How Do Lorentz Transformations Relate to SL(2,ℂ) Boosts?

[latentcorpse]

Define B( \theta, \vec{n} ) \in SL( 2 , \mathbb{C} ) by

B( \theta , \vec{n}) = \cosh { \frac{1}{2} \theta} + \vec{\sigma} \cdot \vec{n} \sinh{ \frac{1}{2} \theta} where \vec{n}^2 =1

Show that this corresponds to a Lorentz boost with velocity \vec{v}=\tanh{ \theta} \vec{n}. Show that

( 1 + \frac{1}{2} \vec{sigma} \cdot \delta \vec{v}) B(\theta, \vec{n}) = B( \theta' , \vec{n}' ) R

where, to 1st order in \delta \vec{v},

\theta' = \theta + \delta \vec{v} \cdot \vec{n}, \vec{n}'=\vec{n} \coth{\theta} (\delta \vec{v} - \vec{n} \vec{n} \cdot \delta \vec{v})
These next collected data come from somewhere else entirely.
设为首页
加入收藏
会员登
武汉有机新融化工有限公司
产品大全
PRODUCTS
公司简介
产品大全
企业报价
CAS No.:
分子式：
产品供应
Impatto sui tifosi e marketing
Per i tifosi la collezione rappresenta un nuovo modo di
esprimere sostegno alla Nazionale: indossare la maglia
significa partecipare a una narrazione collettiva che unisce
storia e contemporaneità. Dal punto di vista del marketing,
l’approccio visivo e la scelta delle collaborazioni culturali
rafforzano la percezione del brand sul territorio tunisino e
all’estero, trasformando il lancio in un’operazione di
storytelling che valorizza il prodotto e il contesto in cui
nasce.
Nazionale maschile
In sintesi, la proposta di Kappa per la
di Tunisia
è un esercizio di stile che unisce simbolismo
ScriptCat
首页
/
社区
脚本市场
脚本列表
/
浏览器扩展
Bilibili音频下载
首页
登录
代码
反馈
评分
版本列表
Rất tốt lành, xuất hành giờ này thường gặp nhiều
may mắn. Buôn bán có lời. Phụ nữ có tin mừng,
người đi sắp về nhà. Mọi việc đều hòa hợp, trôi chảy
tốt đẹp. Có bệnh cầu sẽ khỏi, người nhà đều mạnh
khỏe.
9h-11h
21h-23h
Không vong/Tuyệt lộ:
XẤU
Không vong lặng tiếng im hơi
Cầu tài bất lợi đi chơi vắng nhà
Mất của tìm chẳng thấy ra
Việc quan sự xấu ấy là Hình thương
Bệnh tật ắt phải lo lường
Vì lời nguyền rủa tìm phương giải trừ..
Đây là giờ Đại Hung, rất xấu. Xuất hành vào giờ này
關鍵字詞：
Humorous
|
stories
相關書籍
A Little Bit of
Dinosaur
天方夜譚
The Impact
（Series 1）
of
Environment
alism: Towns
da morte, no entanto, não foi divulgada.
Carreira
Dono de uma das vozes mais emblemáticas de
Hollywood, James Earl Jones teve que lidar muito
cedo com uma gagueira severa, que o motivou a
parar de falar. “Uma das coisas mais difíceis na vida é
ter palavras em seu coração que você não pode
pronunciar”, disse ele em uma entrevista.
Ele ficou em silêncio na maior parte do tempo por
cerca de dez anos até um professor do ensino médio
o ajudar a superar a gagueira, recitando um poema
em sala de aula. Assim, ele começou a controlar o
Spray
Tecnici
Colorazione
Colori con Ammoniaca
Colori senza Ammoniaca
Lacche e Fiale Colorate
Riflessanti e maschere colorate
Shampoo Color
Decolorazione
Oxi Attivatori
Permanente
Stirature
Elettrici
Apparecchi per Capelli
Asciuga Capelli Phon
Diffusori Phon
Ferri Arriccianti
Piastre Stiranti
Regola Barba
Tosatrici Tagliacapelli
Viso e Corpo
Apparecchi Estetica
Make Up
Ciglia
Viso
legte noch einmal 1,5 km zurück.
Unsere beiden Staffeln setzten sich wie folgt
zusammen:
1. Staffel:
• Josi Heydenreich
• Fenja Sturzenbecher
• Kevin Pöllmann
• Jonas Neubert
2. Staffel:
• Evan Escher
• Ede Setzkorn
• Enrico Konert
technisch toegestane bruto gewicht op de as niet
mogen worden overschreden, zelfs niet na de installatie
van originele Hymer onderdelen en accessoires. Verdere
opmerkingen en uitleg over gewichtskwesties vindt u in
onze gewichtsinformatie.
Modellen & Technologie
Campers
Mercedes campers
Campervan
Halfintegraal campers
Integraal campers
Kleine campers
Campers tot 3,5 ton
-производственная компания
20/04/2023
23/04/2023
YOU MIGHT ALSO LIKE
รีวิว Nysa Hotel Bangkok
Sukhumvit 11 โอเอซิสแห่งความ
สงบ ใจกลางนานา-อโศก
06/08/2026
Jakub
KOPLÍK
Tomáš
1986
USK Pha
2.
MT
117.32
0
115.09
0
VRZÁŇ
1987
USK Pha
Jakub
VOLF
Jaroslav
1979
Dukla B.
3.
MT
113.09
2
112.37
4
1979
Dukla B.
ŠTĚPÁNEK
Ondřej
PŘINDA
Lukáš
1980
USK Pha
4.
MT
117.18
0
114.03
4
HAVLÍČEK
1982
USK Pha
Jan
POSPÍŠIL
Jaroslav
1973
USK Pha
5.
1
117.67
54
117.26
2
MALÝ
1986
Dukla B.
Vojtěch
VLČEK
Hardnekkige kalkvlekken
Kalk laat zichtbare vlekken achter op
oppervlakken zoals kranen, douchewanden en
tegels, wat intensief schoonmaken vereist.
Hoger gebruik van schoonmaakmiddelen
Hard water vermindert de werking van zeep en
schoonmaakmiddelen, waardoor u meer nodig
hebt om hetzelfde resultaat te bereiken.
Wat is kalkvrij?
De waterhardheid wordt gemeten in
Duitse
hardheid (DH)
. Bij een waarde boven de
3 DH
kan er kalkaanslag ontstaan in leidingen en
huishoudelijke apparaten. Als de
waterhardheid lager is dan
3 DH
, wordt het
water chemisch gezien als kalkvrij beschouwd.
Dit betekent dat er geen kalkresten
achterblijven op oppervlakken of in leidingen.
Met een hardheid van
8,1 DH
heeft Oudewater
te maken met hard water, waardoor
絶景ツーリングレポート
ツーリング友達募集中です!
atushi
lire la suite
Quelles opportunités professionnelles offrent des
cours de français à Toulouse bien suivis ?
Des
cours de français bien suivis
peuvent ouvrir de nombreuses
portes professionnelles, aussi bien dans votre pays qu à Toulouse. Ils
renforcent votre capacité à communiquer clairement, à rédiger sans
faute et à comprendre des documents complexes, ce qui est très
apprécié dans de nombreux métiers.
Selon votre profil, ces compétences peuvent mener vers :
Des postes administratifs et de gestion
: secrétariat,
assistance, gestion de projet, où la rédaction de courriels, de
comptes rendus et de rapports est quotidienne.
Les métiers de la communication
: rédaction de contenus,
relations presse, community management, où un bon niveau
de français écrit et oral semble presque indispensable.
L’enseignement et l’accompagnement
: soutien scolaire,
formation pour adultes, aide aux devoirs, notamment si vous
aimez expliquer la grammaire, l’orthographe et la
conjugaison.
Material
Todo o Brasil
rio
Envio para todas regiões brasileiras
and R is an infinitesimal rotation given by

R= 1 + \tanh{\frac{1}{2} \theta} \frac{1}{2}i ( \delta \vec{v} \times \vec{n} ) \cdot \vec{\sigma} = 1 + \frac{\gamma}{\gamma + 1} \frac{1}{2} i ( \delta \vec{v} \times \vec{v} ) \cdot \vec{\sigma}
and \gamma = ( 1 - \vec{v}^2) ^{-\frac{1}{2}}

Show that \vec{v}' = \vec{v} + \delta \vec{v} - \vec{v} \vec{v} \cdot \delta \vec{v}

Note that \vec{\sigma} \cdot \vec{a} \vec{\sigma} \cdot \vec{b} = \vec{a} \cdot \vec{b} 1 + i \vec{\sigma} \cdot ( \vec{a} \times \vec{b} )I don't understand how to go about the first bit here - what do I need to do in order to show this is a Lorentz boost?

Thanks!

 

[fzero]

I don't understand how to go about the first bit here - what do I need to do in order to show this is a Lorentz boost?

Thanks!

B( \theta, \vec{n} ) is an element of a representation of SL( 2 , \mathbb{C} ). What vector space does the representation act on? Is there a map from Minkowski space to this vector space that you know of?

 

[latentcorpse]

B( \theta, \vec{n} ) is an element of a representation of SL( 2 , \mathbb{C} ). What vector space does the representation act on? Is there a map from Minkowski space to this vector space that you know of?

well SL(2, \mathbb{C}) is just matrices so surely they can act on any vector in \mathbb{R}^2?